Cory Doctorow | Boing Boing | Source URL
After decades of back-and-forth over internet freedom, China has figured out a method for allowing people to use the internet for social and business purposes, but not for political reform — a combination of huge boiler-rooms full of censors, centralization of internet services under tight government control, and control over standards to ensure that surveillance and censorship are always possible.
At the same time, China’s increasing wealth, combined with other large powers’ increased austerity and withdrawal from foreign aid, has enabled it to create large and growing spheres of influence over other states in Asia, Africa, Europe and the Americas, and these trading partners look to China for examples of how to create their own internet policies.
That’s how Tanzania and Vietnam became the vanguard of Chinese-style internet control, creating rules and institutions that closely mirror the Chinese internet ministries and laws, exerting the same surveillance and control over their citizens. They’re the first, but won’t be the last.
Samm Sacks of the Center for Strategic and International Studies (a key player in the creation and maintenance of American commercial-political foreign policy) documents all of this in an editorial in The Atlantic, but misses out on one key aspect: as the internet’s center of power moves towards China, so does China’s ability to effect state espionage on the rest of the world.
Think of how the US suborned its telcoms giants to route global traffic through data-centers that it could plant wiretaps in, or how it practiced “third-party collection,” “fourth-party collection” and “fifth-party collection” — where it placed foreign governments’ surveillance agencies under surveillance (or placed agencies that were surveilling other agencies under surveillance, etc, etc).
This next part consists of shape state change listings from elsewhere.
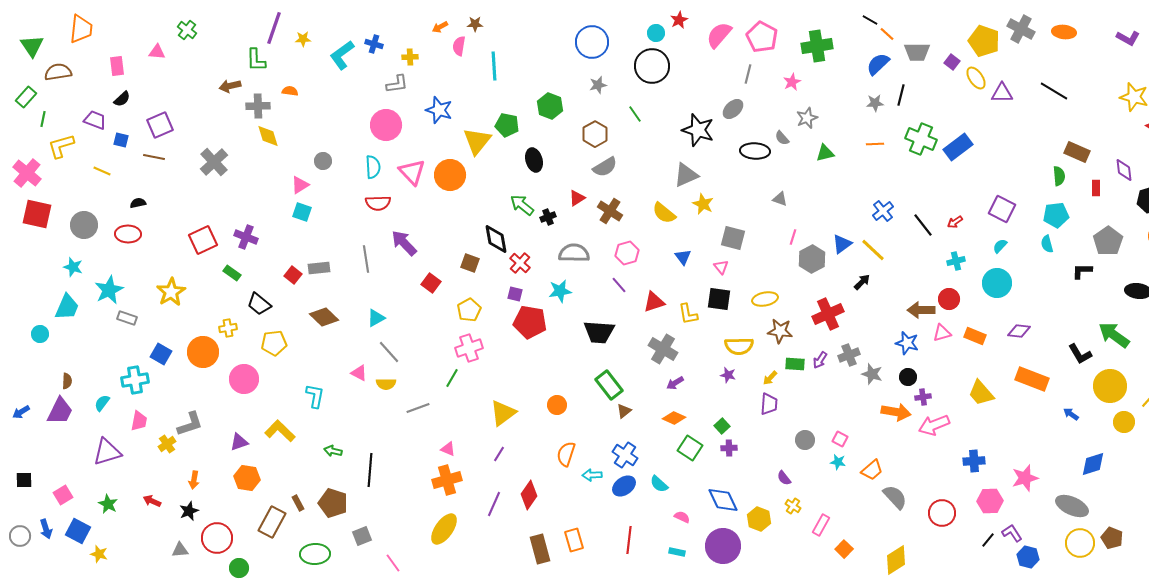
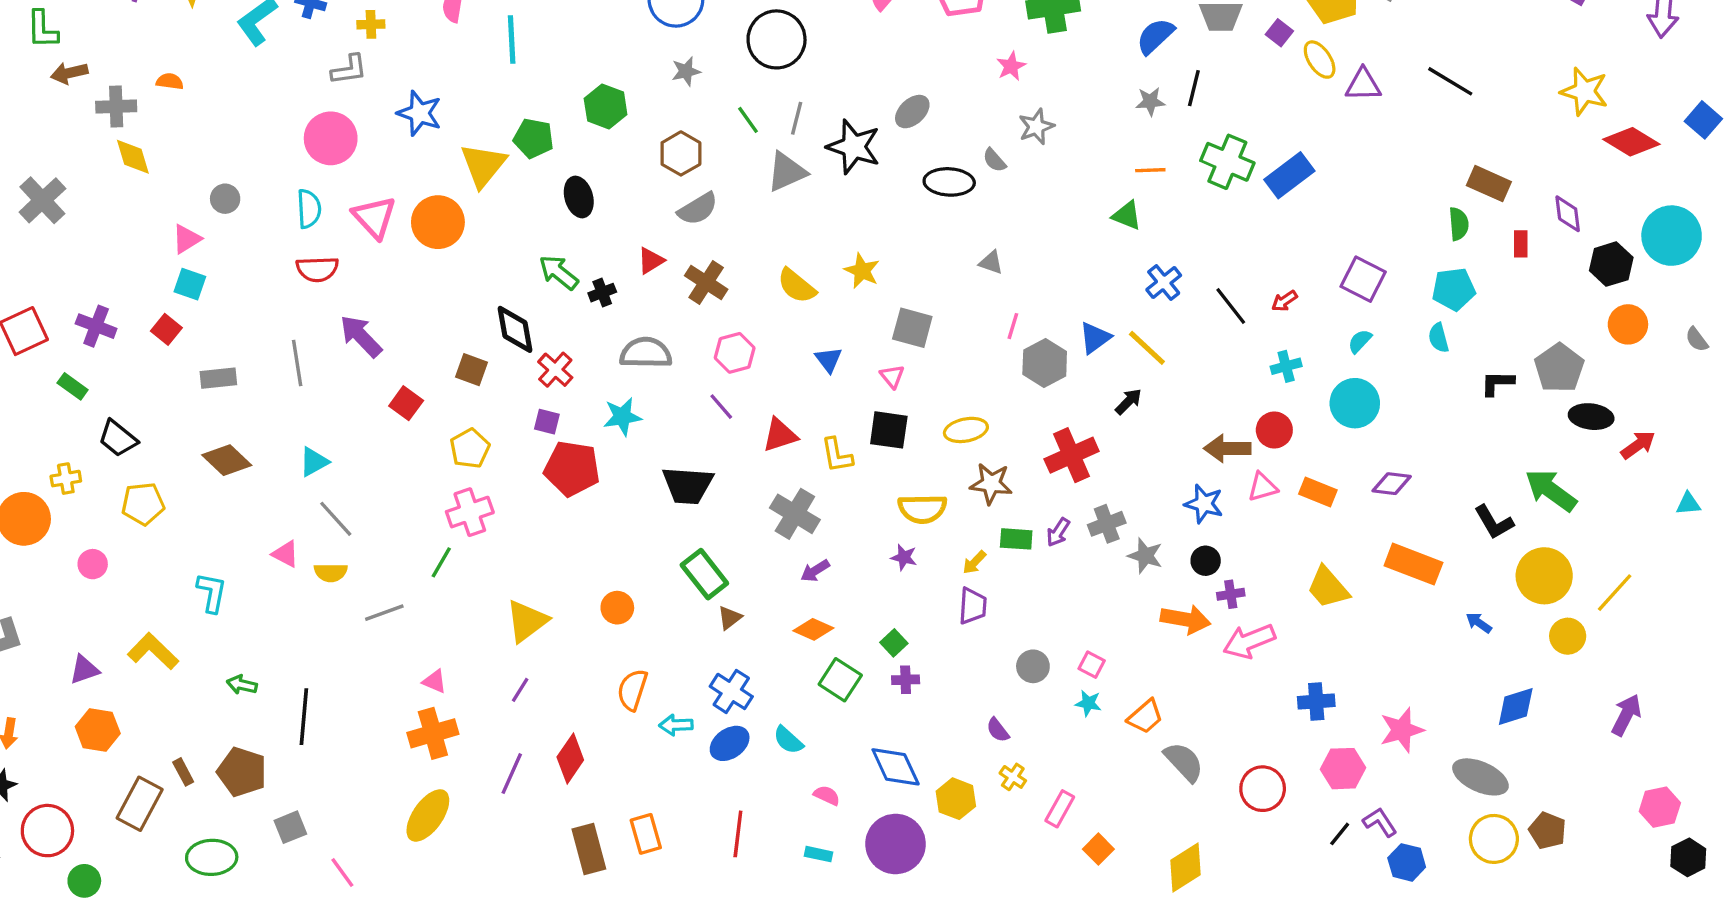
green L-shape: (256, 60) -> (42, 29), moved
gray line: (748, 74) -> (797, 118), moved
green triangle: (825, 153) -> (1127, 215), moved, turned 36
gray triangle: (686, 175) -> (787, 172), moved
gray pentagon: (1108, 241) -> (1559, 368), moved
red square: (293, 275) -> (166, 329), moved
pink circle: (244, 379) -> (93, 564), size x0.6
The pivot towards balkanized internets with national firewalls and centralized surveillance points are ripe for Chinese state intervention: once a country opts into being a turnkey surveillance state with a couple of chokepoints for government censorship and surveillance, then any other power that subverts those chokepoints will enjoy total control.
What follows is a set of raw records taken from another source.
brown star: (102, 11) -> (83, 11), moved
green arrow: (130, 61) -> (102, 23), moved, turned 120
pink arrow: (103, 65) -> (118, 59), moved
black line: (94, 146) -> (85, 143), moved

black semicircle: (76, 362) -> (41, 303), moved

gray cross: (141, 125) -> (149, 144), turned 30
In 2015, for instance, China selected Tanzania (China is Tanzania’s largest trade partner) as a pilot country for China–Africa capacity-building, giving Beijing substantial influence over Tanzania’s government. China used that influence to foster collaboration around cyberspace governance. Since 2015, Tanzania has passed a cyber-crime law and subsequent restrictions on internet content and blogging activity that parallel China’s content controls. Both have been informed by technical assistance from the Chinese government. At a roundtable in Dar es Salaam sponsored by Beijing, Edwin Ngonyani, Tanzania’s deputy minister for transport and communications, explained, “Our Chinese friends have managed to block such media in their country and replaced them with their homegrown sites that are safe, constructive, and popular.” Among other countries where China invests heavily, Nigeria has adopted measures requiring that consumer data be hosted in Nigeria, while Egypt has pending legislation that would mandate ride-sharing companies to store data in-country while also making it more accessible to authorities. Chinese partners like Ethiopia, Sudan, and Egypt engage in aggressive online content control.
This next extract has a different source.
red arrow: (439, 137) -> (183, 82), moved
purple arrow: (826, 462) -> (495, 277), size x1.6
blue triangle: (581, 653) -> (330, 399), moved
Other countries, meanwhile, have adopted only parts of China’s law. Independent of Beijing, Russia has forged a model akin to China’s, embracing an intrusive government role in cyberspace including the most expansive data localization and surveillance regime in the world. Last week Vietnam adopted a cybersecurity law that mirrors China’s. India has imposed some indigenous technical standards, and is considering legislation to enact domestic-sourcing requirements for cybersecurity technologies.